I also want to raise the issue of the 392 abandoned firearms left, inexplicably, in a container inside Garda Headquarters. This is an image of the inside of the container. I will give this image to the Minister. This is how firearms were stored by An Garda Síochána. A total of 392 firearms were discovered, with documentation located for only 102 firearms and no documentation found for the remaining 290 lethal firearms. Of the 392 firearms, only 154 were recorded on PULSE and 92 had no serial number. The Minister must accord the media reports which point out a Winchester pump-action shotgun was taken in by An Garda Síochána, first in 2009 under PID6311647 and, second, in 2023 under PID22772305. I understand this has been investigated by An Garda Síochána but why was a section 41 on this not put to the Minister on time? It is concerning section 41s are not being put to the Minister on time.. I am really concerned about why it took eight months for the Garda Commissioner to report this to the Minister's Department. Why did it take so long? There is a deep concern about this and what else we do not know regarding how firearms are managed, what happened inside that container and if there were any other instances we do not know about.

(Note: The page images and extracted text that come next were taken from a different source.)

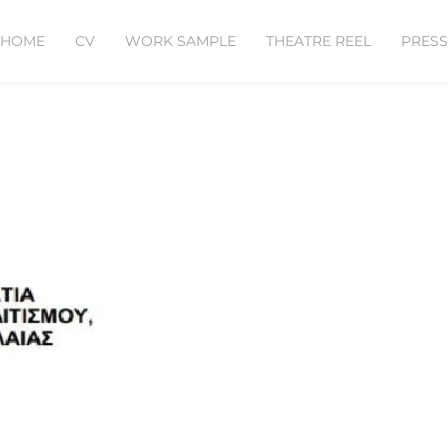
HOME
CV
WORK SAMPLE
THEATRE REEL
PRESS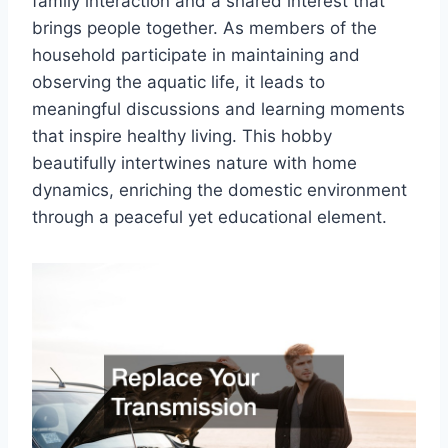
family interaction and a shared interest that
brings people together. As members of the
household participate in maintaining and
observing the aquatic life, it leads to
meaningful discussions and learning moments
that inspire healthy living. This hobby
beautifully intertwines nature with home
dynamics, enriching the domestic environment
through a peaceful yet educational element.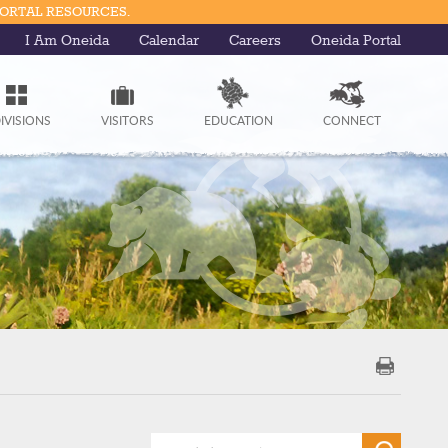
PORTAL RESOURCES.
I Am Oneida
Calendar
Careers
Oneida Portal
IVISIONS
VISITORS
EDUCATION
CONNECT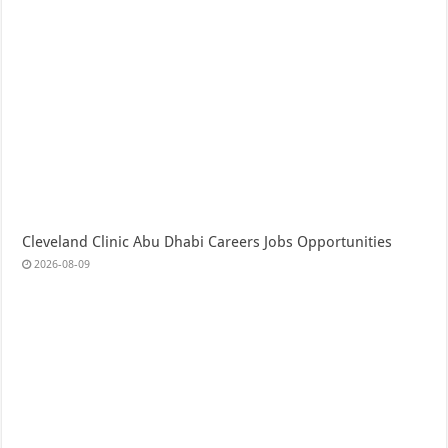
Cleveland Clinic Abu Dhabi Careers Jobs Opportunities
2026-08-09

I have several other issues which I will raise with the Minister at another time, but I wish to raise one more. It relates to the discovery of 8 kg of pure cocaine mistakenly dumped by Forensic Science Ireland. Was the Minister alerted by either the Garda Commissioner or the director general of Forensic Science Ireland that, in April 2019, when Forensic Science Ireland, an agency within the Department of Justice was disposing of items, including a locker, in a basement area within the Garda Headquarters complex, those who were brought in from outside, a private company, realised the locker was heavier than all the other lockers, and when they opened it, out fell 8 kg of cocaine. How in the name of God did that happen? How was this possible and what knowledge did the Department have in this regard? Only for the fact the private company was so honourable, that cocaine could have ended up back on the streets. The company obviously dealt with it appropriately.

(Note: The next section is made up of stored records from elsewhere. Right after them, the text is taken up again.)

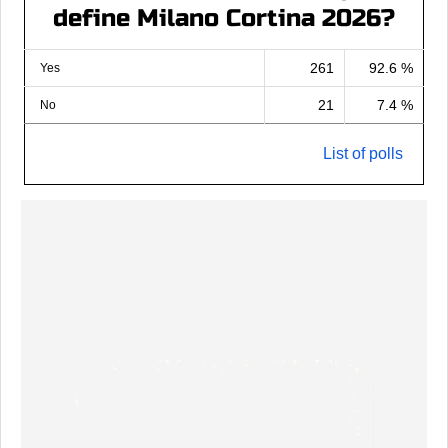
define Milano Cortina 2026?
261
92.6 %
Yes
21
7.4 %
No
List of polls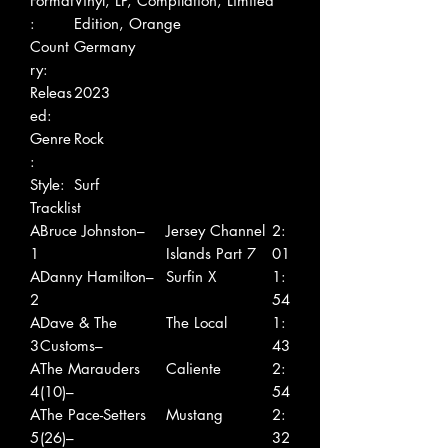
Format
Vinyl, LP, Compilation, Limited
:
Edition, Orange
Count
Germany
ry:
Releas
2023
ed:
Genre
Rock
:
Style:
Surf
Tracklist
A
Bruce Johnston–
Jersey Channel
2:
1
Islands Part 7
01
A
Danny Hamilton–
Surfin X
1:
2
54
A
Dave & The
The Local
1:
3
Customs–
43
A
The Marauders
Caliente
2:
4
(10)–
54
A
The Pace-Setters
Mustang
2:
5
(26)–
32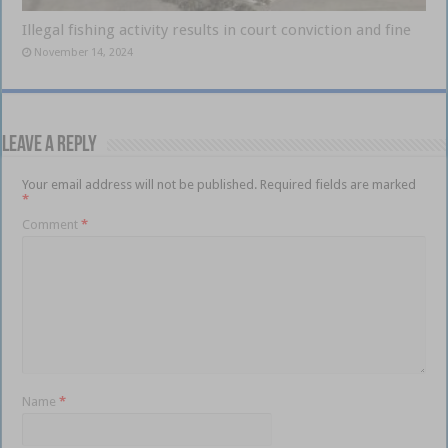
Illegal fishing activity results in court conviction and fine
November 14, 2024
Leave a Reply
Your email address will not be published.
Required fields are marked
*
Comment
*
Name
*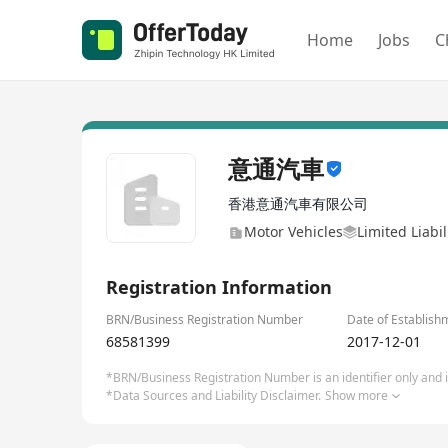
Home
Jobs
C
意通汽車
香港意通汽車有限公司
Motor Vehicles
Limited Liabi
Registration Information
BRN/Business Registration Number
Date of Establish
68581399
2017-12-01
*BRN/Business Registration Number is an identifier only and is
*Data Sources and Liability Disclaimer.
Show more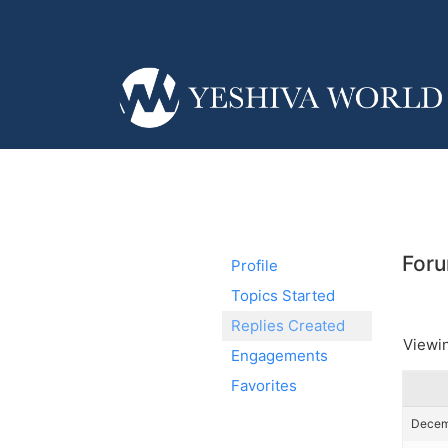
Foru
Profile
Topics Started
Replies Created
Viewin
Engagements
Favorites
Decemb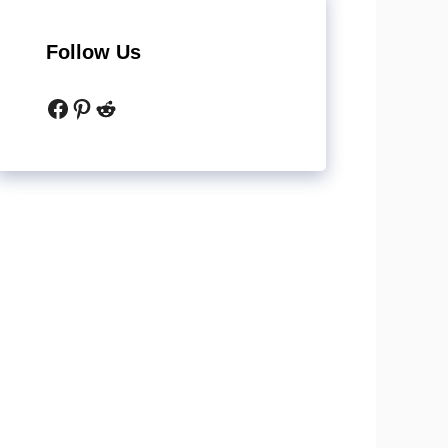
Follow Us
Facebook
Pinterest
Reddit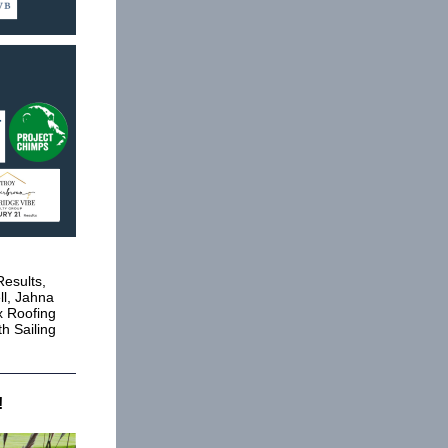
esults,
ll, Jahna
x Roofing
h Sailing
!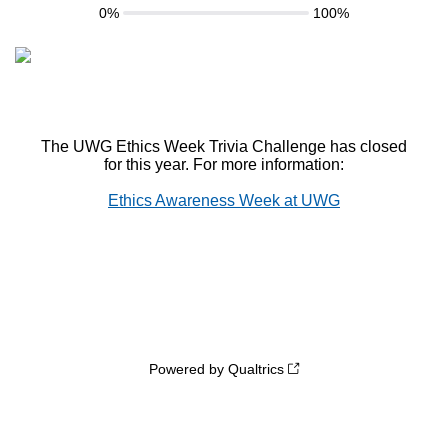
0%
100%
The UWG Ethics Week Trivia Challenge has closed
for this year. For more information:
Ethics Awareness Week at UWG
Powered by Qualtrics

I have many more issues like those I have just raised, some very serious, to discuss with the Minister again. I will support him if he looks backwards as well as forwards in respect of the challenging issues we have in policing and in An Garda Síochána. I told him this to his face less than two hours ago, but please, Minister, make your own judgements and put fresh lenses on everything that has happened. Do not depend on just your Department. If you do that, I will support you. If he do that, you will be a successful Minister. If you do not, I guarantee on the floor of this Dáil that you will not.